To do:
For the data below, report the number of lines that contain the string "nominated" and nothing else.

The records:
-- Opening Marker --

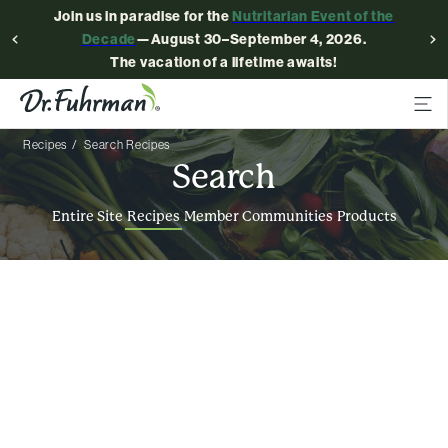
Join us in paradise for the
Nutritarian Event of the
Decade
—August 30–September 4, 2026.
The vacation of a lifetime awaits!
Recipes
Search Recipes
Search
Entire Site
Recipes
Member Communities
Products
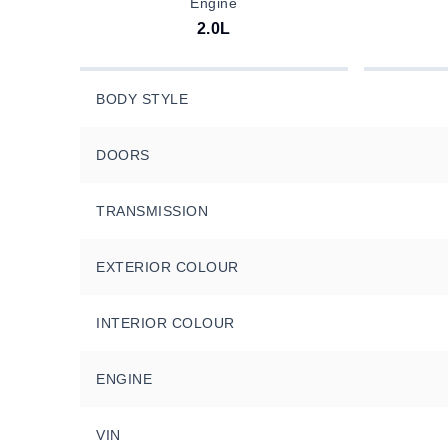
Engine
2.0L
BODY STYLE
DOORS
TRANSMISSION
EXTERIOR COLOUR
INTERIOR COLOUR
ENGINE
VIN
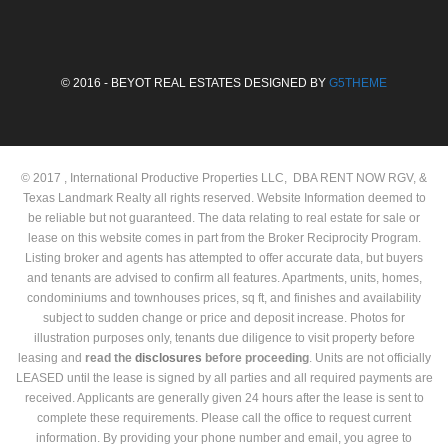
© 2016 - BEYOT REAL ESTATES DESIGNED BY
G5THEME
© 2017 , International Productive Properties LLC, DBA RENT NOW RGV, &
Texas Landmark Realty all rights reserved. Website Information deemed to
be reliable but not guaranteed. The data relating to real estate for sale or
lease on this website comes in part from the Broker Reciprocity Program.
Listing broker and agents has attempted to offer accurate data, but buyers
and tenants are advised to confirm all features. Apartments, units, homes,
condominiums and townhouses prices, sq ft, and finishes and availability
subject to sudden change or price and deposit increase. Photos for
illustration purposes only, tenants due diligence to visit property before
leasing and
read the
disclosures
before proceeding
. Units are not officially
LEASED until the lease is signed by all parties and all required payments are
received. Applicants are generally given 24 hours after the lease is sent to
complete these requirements. Please call the office to request current
information. By providing your phone number and email, you agree to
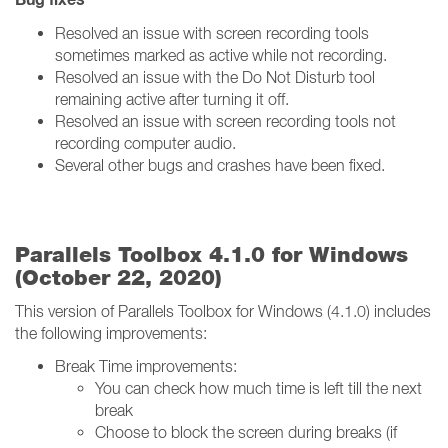
Resolved an issue with screen recording tools
sometimes marked as active while not recording.
Resolved an issue with the Do Not Disturb tool
remaining active after turning it off.
Resolved an issue with screen recording tools not
recording computer audio.
Several other bugs and crashes have been fixed.
Parallels Toolbox 4.1.0 for Windows
(October 22, 2020)
This version of Parallels Toolbox for Windows (4.1.0) includes
the following improvements:
Break Time improvements:
You can check how much time is left till the next
break
Choose to block the screen during breaks (if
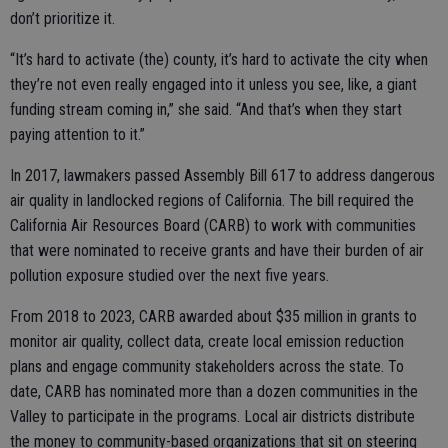
don’t prioritize it.
“It’s hard to activate (the) county, it’s hard to activate the city when
they’re not even really engaged into it unless you see, like, a giant
funding stream coming in,” she said. “And that’s when they start
paying attention to it.”
In 2017, lawmakers passed Assembly Bill 617 to address dangerous
air quality in landlocked regions of California. The bill required the
California Air Resources Board (CARB) to work with communities
that were nominated to receive grants and have their burden of air
pollution exposure studied over the next five years.
From 2018 to 2023, CARB awarded about $35 million in grants to
monitor air quality, collect data, create local emission reduction
plans and engage community stakeholders across the state. To
date, CARB has nominated more than a dozen communities in the
Valley to participate in the programs. Local air districts distribute
the money to community-based organizations that sit on steering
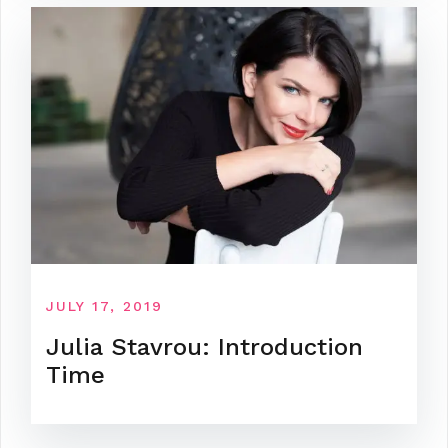
JULY 17, 2019
Julia Stavrou: Introduction
Time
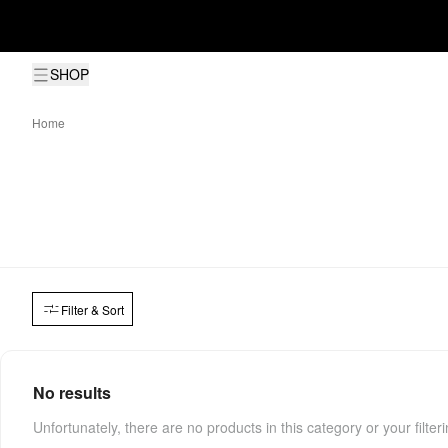
SHOP
Home
Filter & Sort
No results
Unfortunately, there are no products in this category or your filter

-- Closing Marker --

Your solution:
2